▶ _RECORD EXCERPTS_
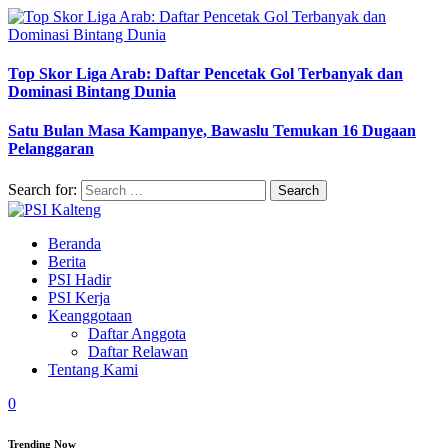
Top Skor Liga Arab: Daftar Pencetak Gol Terbanyak dan
Dominasi Bintang Dunia
Satu Bulan Masa Kampanye, Bawaslu Temukan 16 Dugaan
Pelanggaran
Search for:
Beranda
Berita
PSI Hadir
PSI Kerja
Keanggotaan
Daftar Anggota
Daftar Relawan
Tentang Kami
0
Trending Now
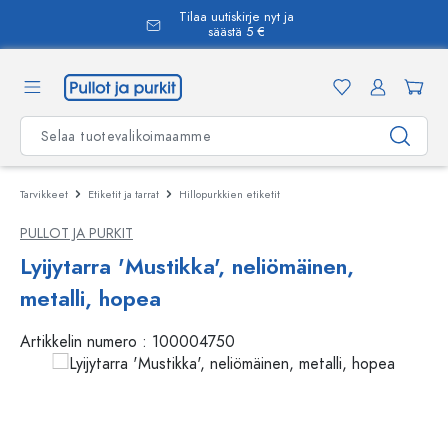
Tilaa uutiskirje nyt ja
äsisältöön
säästä 5 €
Tarvikkeet
Etiketit ja tarrat
Hillopurkkien etiketit
PULLOT JA PURKIT
Lyijytarra 'Mustikka', neliömäinen,
metalli, hopea
Artikkelin numero :
100004750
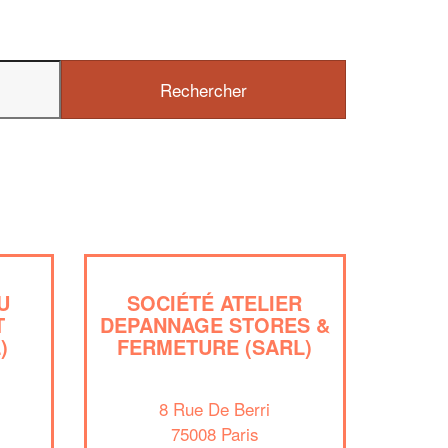
U
SOCIÉTÉ ATELIER
✕
T
DEPANNAGE STORES &
Vous êtes un
)
FERMETURE (SARL)
professionnel ?
8 Rue De Berri
Augmentez votre
e
chiffre d'affaires
75008 Paris
vos
tout en gagnant de
marges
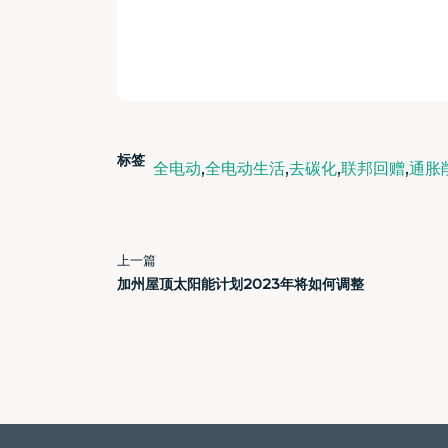
标签
,
,
,
,
全电动
全电动生活
去碳化
联邦回赠
通胀
上一篇
加州屋顶太阳能计划2023年将如何调整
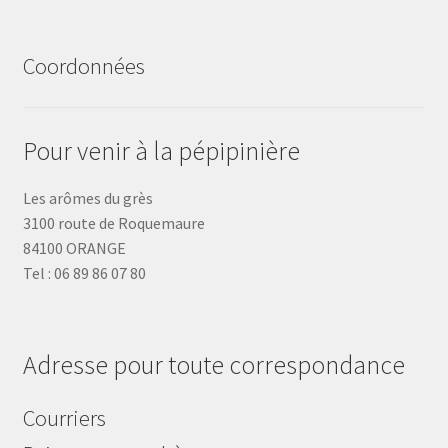
Coordonnées
Pour venir à la pépipinière
Les arômes du grès
3100 route de Roquemaure
84100 ORANGE
Tel : 06 89 86 07 80
Adresse pour toute correspondance
Courriers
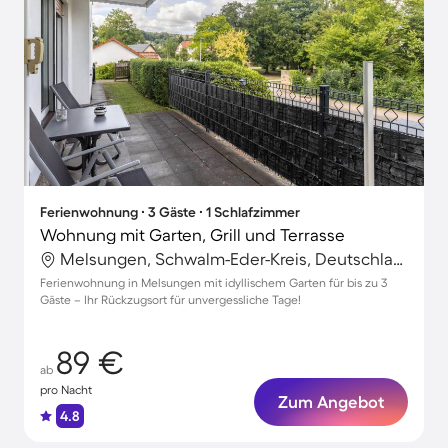
Ferienwohnung ∙ 3 Gäste ∙ 1 Schlafzimmer
Wohnung mit Garten, Grill und Terrasse
Melsungen, Schwalm-Eder-Kreis, Deutschland
Ferienwohnung in Melsungen mit idyllischem Garten für bis zu 3
Gäste – Ihr Rückzugsort für unvergessliche Tage!
89 €
ab
pro Nacht
Zum Angebot
4.8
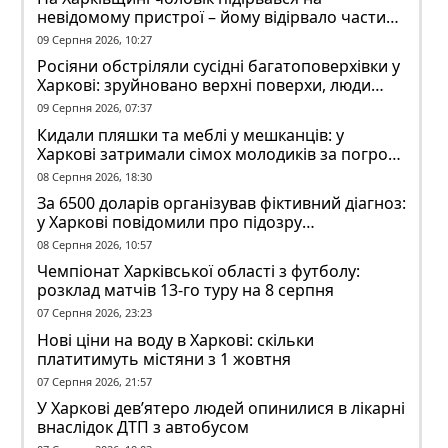
невідомому пристрої – йому відірвало частину
руки
09 Серпня 2026, 10:27
Росіяни обстріляли сусідні багатоповерхівки у
Харкові: зруйновано верхні поверхи, люди
заблоковані
09 Серпня 2026, 07:37
Кидали пляшки та меблі у мешканців: у
Харкові затримали сімох молодиків за погром
у гуртожитку
08 Серпня 2026, 18:30
За 6500 доларів організував фіктивний діагноз:
у Харкові повідомили про підозру
ексзавідувачу психлікарні
08 Серпня 2026, 10:57
Чемпіонат Харківської області з футболу:
розклад матчів 13-го туру на 8 серпня
07 Серпня 2026, 23:23
Нові ціни на воду в Харкові: скільки
платитимуть містяни з 1 жовтня
07 Серпня 2026, 21:57
У Харкові дев’ятеро людей опинилися в лікарні
внаслідок ДТП з автобусом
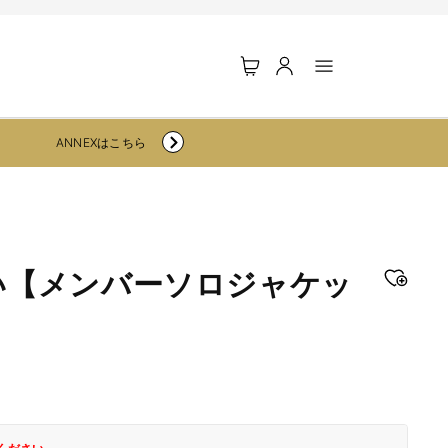
ロ
カ
グ
ー
イ
ト
ン
ANNEXはこちら
い【メンバーソロジャケッ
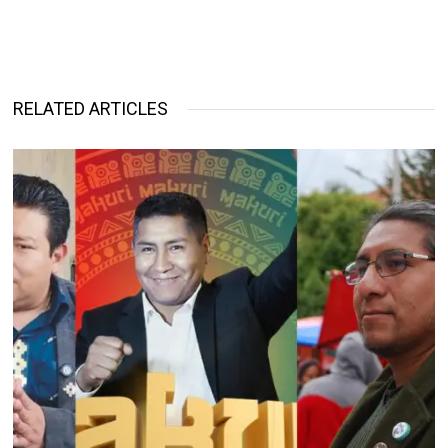
RELATED ARTICLES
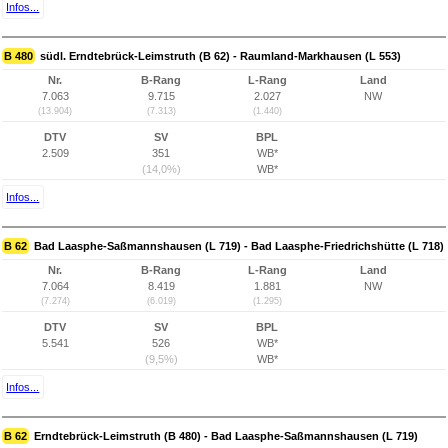
Infos...
B 480
südl. Erndtebrück-Leimstruth (B 62) - Raumland-Markhausen (L 553)
Nr.
B-Rang
L-Rang
Land
7.063
9.715
2.027
NW
(13.904)
(7.313)
(1.440)
DTV
SV
BPL
2.509
351
WB*
(14,0%)
WB*
Infos...
B 62
Bad Laasphe-Saßmannshausen (L 719) - Bad Laasphe-Friedrichshütte (L 718)
Nr.
B-Rang
L-Rang
Land
7.064
8.419
1.881
NW
(7.274)
(6.019)
(1.295)
DTV
SV
BPL
5.541
526
WB*
(9,5%)
WB*
Infos...
B 62
Erndtebrück-Leimstruth (B 480) - Bad Laasphe-Saßmannshausen (L 719)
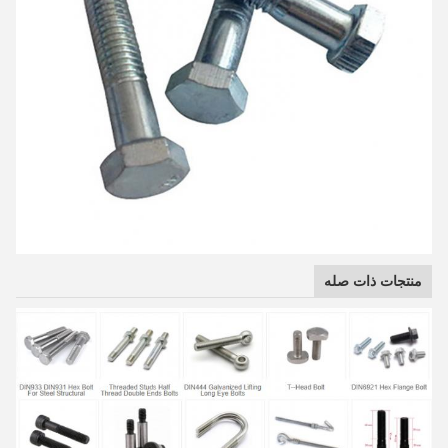
منتجات ذات صله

▶ _WHAT THE TASK REQUIRES_
Without any pictures, please reproduce the full set of entries.

▶ _RESPONSE TO THIS TASK_
Top Skor Liga Arab: Daftar Pencetak Gol Terbanyak dan
Dominasi Bintang Dunia
Satu Bulan Masa Kampanye, Bawaslu Temukan 16 Dugaan
Pelanggaran
Search for:
Beranda
Berita
PSI Hadir
PSI Kerja
Keanggotaan
Daftar Anggota
Daftar Relawan
Tentang Kami
0
Trending Now
Tilaa uutiskirje nyt ja
äsisältöön
säästä 5 €
Tarvikkeet
Etiketit ja tarrat
Hillopurkkien etiketit
PULLOT JA PURKIT
Lyijytarra 'Mustikka', neliömäinen,
metalli, hopea
Artikkelin numero :
100004750
U
SOCIÉTÉ ATELIER
✕
T
DEPANNAGE STORES &
Vous êtes un
)
FERMETURE (SARL)
professionnel ?
8 Rue De Berri
Augmentez votre
e
chiffre d'affaires
75008 Paris
vos
tout en gagnant de
marges
标签
,
,
,
,
全电动
全电动生活
去碳化
联邦回赠
通胀
上一篇
加州屋顶太阳能计划2023年将如何调整
Coordonnées
Pour venir à la pépipinière
Les arômes du grès
3100 route de Roquemaure
84100 ORANGE
Tel : 06 89 86 07 80
Adresse pour toute correspondance
Courriers
Ferienwohnung ∙ 3 Gäste ∙ 1 Schlafzimmer
Wohnung mit Garten, Grill und Terrasse
Melsungen, Schwalm-Eder-Kreis, Deutschland
Ferienwohnung in Melsungen mit idyllischem Garten für bis zu 3
Gäste – Ihr Rückzugsort für unvergessliche Tage!
89 €
ab
pro Nacht
Zum Angebot
4.8
невідомому пристрої – йому відірвало частину
руки
09 Серпня 2026, 10:27
Росіяни обстріляли сусідні багатоповерхівки у
Харкові: зруйновано верхні поверхи, люди
заблоковані
09 Серпня 2026, 07:37
Кидали пляшки та меблі у мешканців: у
Харкові затримали сімох молодиків за погром
у гуртожитку
08 Серпня 2026, 18:30
За 6500 доларів організував фіктивний діагноз:
у Харкові повідомили про підозру
ексзавідувачу психлікарні
08 Серпня 2026, 10:57
Чемпіонат Харківської області з футболу:
розклад матчів 13-го туру на 8 серпня
07 Серпня 2026, 23:23
Нові ціни на воду в Харкові: скільки
платитимуть містяни з 1 жовтня
07 Серпня 2026, 21:57
У Харкові дев’ятеро людей опинилися в лікарні
внаслідок ДТП з автобусом
ロ
カ
グ
ー
イ
ト
ン
ANNEXはこちら
い【メンバーソロジャケッ
RELATED ARTICLES
Infos...
B 480
südl. Erndtebrück-Leimstruth (B 62) - Raumland-Markhausen (L 553)
Nr.
B-Rang
L-Rang
Land
7.063
9.715
2.027
NW
(13.904)
(7.313)
(1.440)
DTV
SV
BPL
2.509
351
WB*
(14,0%)
WB*
Infos...
B 62
Bad Laasphe-Saßmannshausen (L 719) - Bad Laasphe-Friedrichshütte (L 718)
Nr.
B-Rang
L-Rang
Land
7.064
8.419
1.881
NW
(7.274)
(6.019)
(1.295)
DTV
SV
BPL
5.541
526
WB*
(9,5%)
WB*
Infos...
B 62
Erndtebrück-Leimstruth (B 480) - Bad Laasphe-Saßmannshausen (L 719)
منتجات ذات صله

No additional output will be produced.